ATHENA: Agentic Team for Hierarchical Evolutionary Numerical Algorithms
Juan Diego Toscano, Daniel T. Chen, George Em Karniadakis
TL;DR
This work presents ATHENA, an agentic lab that unifies Scientific Computing and Scientific Machine Learning through the HENA loop, recasting research as a Contextual Bandit to achieve sample-efficient discovery. Conceptual Scaffolding constrainsthe action space to expert blueprints, enabling robust, verifiable methodological evolution via Agentic Teams and a proposer-critic policy. ATHENA demonstrates deep physical reasoning, automatic discovery of exact or highly accurate solvers, and effective human-in-the-loop interventions, including hybrid PINN–FEM workflows for multiphysics problems.

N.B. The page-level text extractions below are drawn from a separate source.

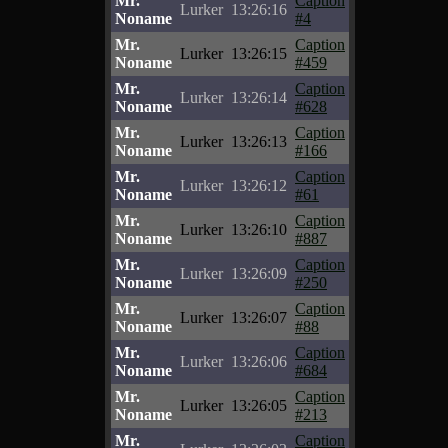
Mr.
Caption
Lurker
13:26:16
Noname
#4
Mr.
Caption
Lurker
13:26:15
Noname
#459
Mr.
Caption
Lurker
13:26:14
Noname
#628
Mr.
Caption
Lurker
13:26:13
Noname
#166
Mr.
Caption
Lurker
13:26:12
Noname
#61
Mr.
Caption
Lurker
13:26:10
Noname
#887
Mr.
Caption
Lurker
13:26:09
Noname
#250
Mr.
Caption
Lurker
13:26:07
Noname
#88
Mr.
Caption
Lurker
13:26:06
Noname
#684
Mr.
Caption
Lurker
13:26:05
Noname
#213
Mr.
Caption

The framework achieves state-of-the-art accuracy (e.g., $4.76\times 10^{-14}$ MSE in viscous Burgers) and exhibits strong collaborative capabilities, signaling a paradigm shift toward autonomous laboratories that accelerate scientific discovery while preserving mathematical rigor.
Abstract
Bridging the gap between theoretical conceptualization and computational implementation is a major bottleneck in Scientific Computing (SciC) and Scientific Machine Learning (SciML). We introduce ATHENA (Agentic Team for Hierarchical Evolutionary Numerical Algorithms), an agentic framework designed as an Autonomous Lab to manage the end-to-end computational research lifecycle. Its core is the HENA loop, a knowledge-driven diagnostic process framed as a Contextual Bandit problem. Acting as an online learner, the system analyzes prior trials to select structural `actions' ($A_n$) from combinatorial spaces guided by expert blueprints (e.g., Universal Approximation, Physics-Informed constraints). These actions are translated into executable code ($S_n$) to generate scientific rewards ($R_n$). ATHENA transcends standard automation: in SciC, it autonomously identifies mathematical symmetries for exact analytical solutions or derives stable numerical solvers where foundation models fail. In SciML, it performs deep diagnosis to tackle ill-posed formulations and combines hybrid symbolic-numeric workflows (e.g., coupling PINNs with FEM) to resolve multiphysics problems. The framework achieves super-human performance, reaching validation errors of $10^{-14}$. Furthermore, collaborative ``human-in-the-loop" intervention allows the system to bridge stability gaps, improving results by an order of magnitude. This paradigm shift focuses from implementation mechanics to methodological innovation, accelerating scientific discovery.